Set down again, exactly and only, the lines from the one that contains "Target: <item>right lung" through the last line of the records below, both included, but not the pictures.
+++ Entries shown +++
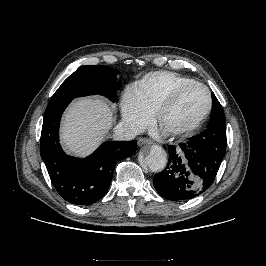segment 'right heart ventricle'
Returning <instances> with one entry per match:
<instances>
[{"instance_id": "e07e8e85", "label": "right heart ventricle", "mask_w": 266, "mask_h": 266, "mask_svg": "<svg viewBox=\"0 0 266 266\" xmlns=\"http://www.w3.org/2000/svg\"><path fill=\"white\" fill-rule=\"evenodd\" d=\"M192 81L194 80L174 72L156 71L143 76L130 87V90L139 104L149 114H153L168 92L176 86Z\"/></svg>"}]
</instances>
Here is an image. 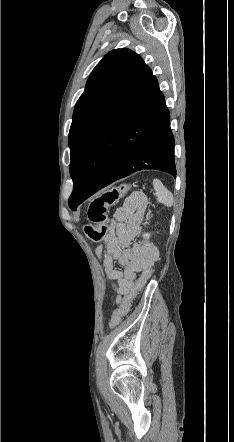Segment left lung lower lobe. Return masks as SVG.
<instances>
[{"label":"left lung lower lobe","instance_id":"1","mask_svg":"<svg viewBox=\"0 0 234 442\" xmlns=\"http://www.w3.org/2000/svg\"><path fill=\"white\" fill-rule=\"evenodd\" d=\"M174 143L164 96L146 66L90 141L69 207L75 211L101 188L142 169L175 177Z\"/></svg>","mask_w":234,"mask_h":442}]
</instances>
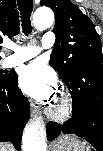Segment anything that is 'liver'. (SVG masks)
Segmentation results:
<instances>
[{"mask_svg": "<svg viewBox=\"0 0 103 151\" xmlns=\"http://www.w3.org/2000/svg\"><path fill=\"white\" fill-rule=\"evenodd\" d=\"M1 151H14V148L11 144H5L1 146Z\"/></svg>", "mask_w": 103, "mask_h": 151, "instance_id": "obj_1", "label": "liver"}]
</instances>
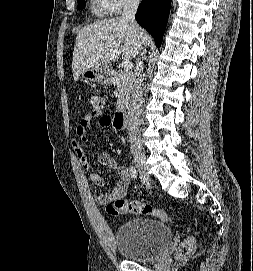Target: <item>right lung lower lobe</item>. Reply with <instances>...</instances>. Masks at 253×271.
Returning a JSON list of instances; mask_svg holds the SVG:
<instances>
[{"mask_svg":"<svg viewBox=\"0 0 253 271\" xmlns=\"http://www.w3.org/2000/svg\"><path fill=\"white\" fill-rule=\"evenodd\" d=\"M170 7L171 0H143L135 16L137 22L153 36L157 47L162 43Z\"/></svg>","mask_w":253,"mask_h":271,"instance_id":"obj_1","label":"right lung lower lobe"}]
</instances>
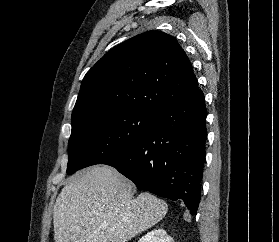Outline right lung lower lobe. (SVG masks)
I'll return each mask as SVG.
<instances>
[{
    "label": "right lung lower lobe",
    "instance_id": "98d812e1",
    "mask_svg": "<svg viewBox=\"0 0 279 242\" xmlns=\"http://www.w3.org/2000/svg\"><path fill=\"white\" fill-rule=\"evenodd\" d=\"M206 115L204 94L163 108L143 139L100 164L115 167L139 190L182 199L196 214L205 163Z\"/></svg>",
    "mask_w": 279,
    "mask_h": 242
}]
</instances>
+++
### Written reply
Target: <item>right lung lower lobe</item>. Reply with <instances>...</instances>. Masks at 253×271.
Returning a JSON list of instances; mask_svg holds the SVG:
<instances>
[{"mask_svg":"<svg viewBox=\"0 0 253 271\" xmlns=\"http://www.w3.org/2000/svg\"><path fill=\"white\" fill-rule=\"evenodd\" d=\"M170 7L171 0H143L135 16L137 22L153 36L157 47L162 43Z\"/></svg>","mask_w":253,"mask_h":271,"instance_id":"obj_1","label":"right lung lower lobe"}]
</instances>
Outline right lung lower lobe. (SVG masks)
I'll return each mask as SVG.
<instances>
[{
    "label": "right lung lower lobe",
    "instance_id": "98d812e1",
    "mask_svg": "<svg viewBox=\"0 0 279 242\" xmlns=\"http://www.w3.org/2000/svg\"><path fill=\"white\" fill-rule=\"evenodd\" d=\"M206 115L204 94L163 108L143 139L100 164L115 167L139 190L182 199L196 214L205 163Z\"/></svg>",
    "mask_w": 279,
    "mask_h": 242
}]
</instances>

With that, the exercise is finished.